1+sqrt(3)+sqrt(5)-sqrt(15)/sqrt(2). In particular, it has to do with the sqrt(15)/sqrt(2) part. There is
no ambiguity in that part being equivalent to \(\displaystyle \dfrac{ \sqrt{15}}{ \sqrt{2}}. \) This is true, because the square roots are executed
first and then the quotient is done.


If the grouping symbols were placed differently as sqrt(15/sqrt(2)), then there would be no ambiguity
in that being equivalent to \(\displaystyle \sqrt{ \dfrac{15}{ \sqrt{2}}}. \)

This is my world of expertise of grouping symbol placement and the non-ambiguity of these expressions.

- - - - --

By the way, tfmcbride's form of the expression in post #8 did not give me any doubts because I saw/see
matching parentheses. Then, I cut-and-pasted that expression of his/her into WolframAlpha and saw
that it matched the value given by tfmcbride in the top of his/her post # 6.

YYSSW!
Well we'll just have to agree to disagree on that (since I don't particularly care what "topic" you want to stay on) and if you don't wish to agree to disagree then, tough, because I'm not going to enter into any further discussion on the matter.
I know (from personal experience & the comments of others) that doing so with you is a complete waste of time & effort.
So, thank you for your original contribution but don't bother to respond any further; I won't be doing so.

 

[lookagain]

YYSSW!
Well we'll just have to agree to disagree on that (since I don't particularly care what "topic" you want to stay on) and if you don't wish to agree to disagree then, tough, because I'm not going to enter into any further discussion on the matter.
I know (from personal experience & the comments of others) that doing so with you is a complete waste of time & effort.
So, thank you for your original contribution but don't bother to respond any further; I won't be doing so.
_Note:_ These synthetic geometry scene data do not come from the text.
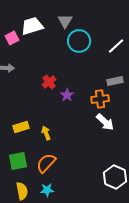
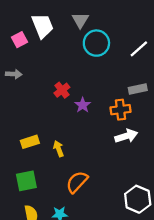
white trapezoid: (32, 26) -> (42, 26), turned 85
white arrow: (105, 122) -> (126, 136), turned -60
orange semicircle: (46, 163) -> (77, 182), moved

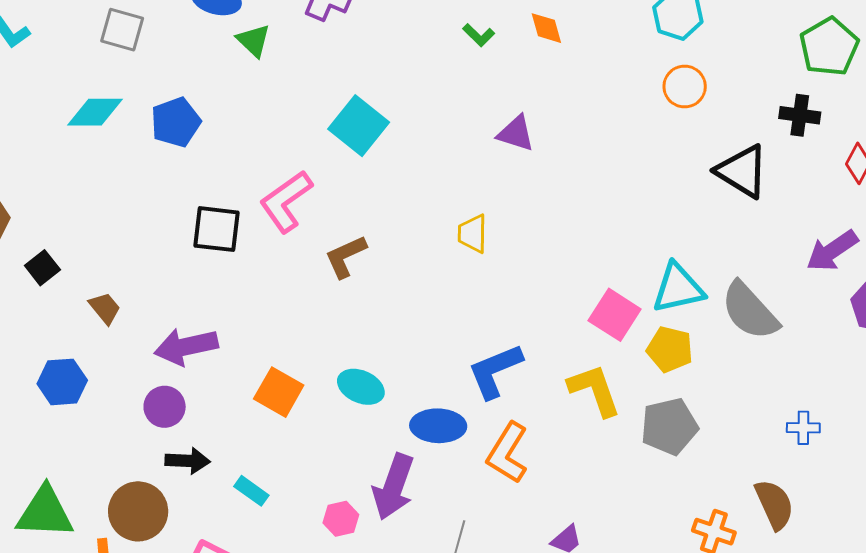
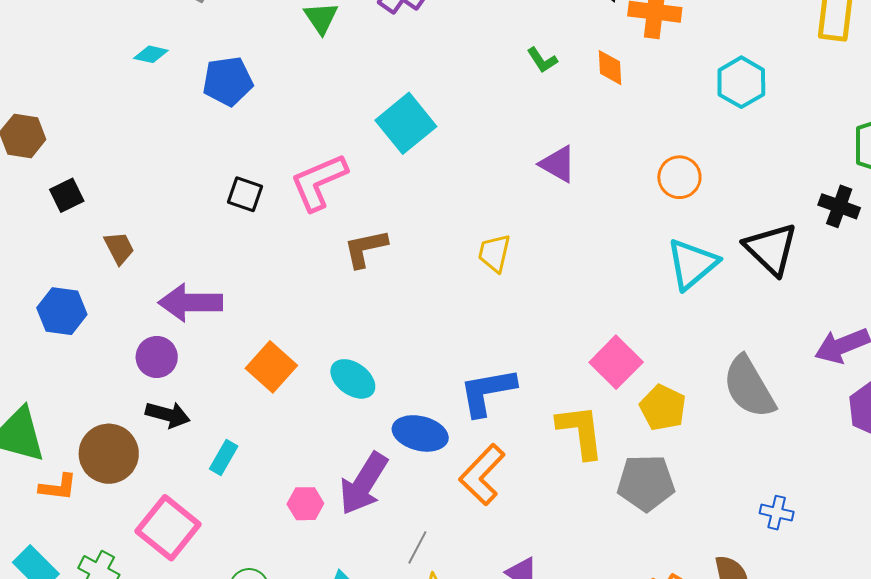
orange circle: (685, 87) -> (679, 177), moved
cyan diamond: (95, 112) -> (151, 54), size x0.6
black square: (216, 229) -> (245, 194), size x0.7
cyan triangle: (678, 288) -> (692, 264), moved, turned -40
cyan rectangle: (251, 491) -> (224, 458), turned 72

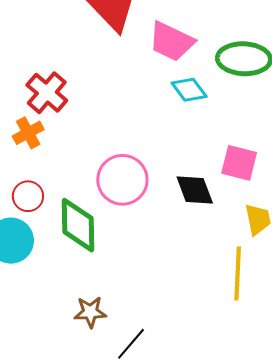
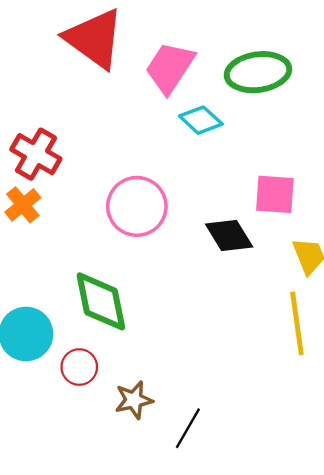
pink trapezoid: (171, 41) -> (170, 68), turned 108
pink circle: (122, 180) -> (137, 206), moved
red circle: (28, 196) -> (79, 367), moved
No, we will not agree to disagree. As I know my subject, you're going to have care to stay on the topic, because I am schooling
and correcting you, that's why. Commit to heart what I have explained. I did not waste my posts because I do not want you
passing on misinformation/disinformation because you happen to be sufficiently ignorant about it. I care about the correctness
for everyone.

You found an error where there was none with the forum user in post #8, and then you went off on a needless subdiscussion of
trying to fix what wasn't broken to begin with.

Pardon the accidental bold text. It would have been easy to avoid if you had not been an entitled forum user and had not used
large/yelling text ever since you got on the forum.

 

[lookagain]

Post #9 was reported for misinformation/disinformation toward the new forum member tfmcbride.

 

[The Highlander]

Post #9 was reported for misinformation/disinformation toward the new forum member tfmcbride.

Oooohhh!
I'm shaking all the way down to my itsy, bitsy, pink bootees.

 

[lookagain]

From now on, lookagain, I am encouraging you to follow me around on my posts
in the various forum threads to critique and correct me at your discretion.

Consider it done! I look forward to doing so, but I am often busy, so I am likely to miss certain posts of yours here
and there that may cry out for further attention.

What is odd is that in post #13 you claimed that you would not be responding to me any further, but in post #16
you did. (There must be some sort of a glitch in the Matrix.)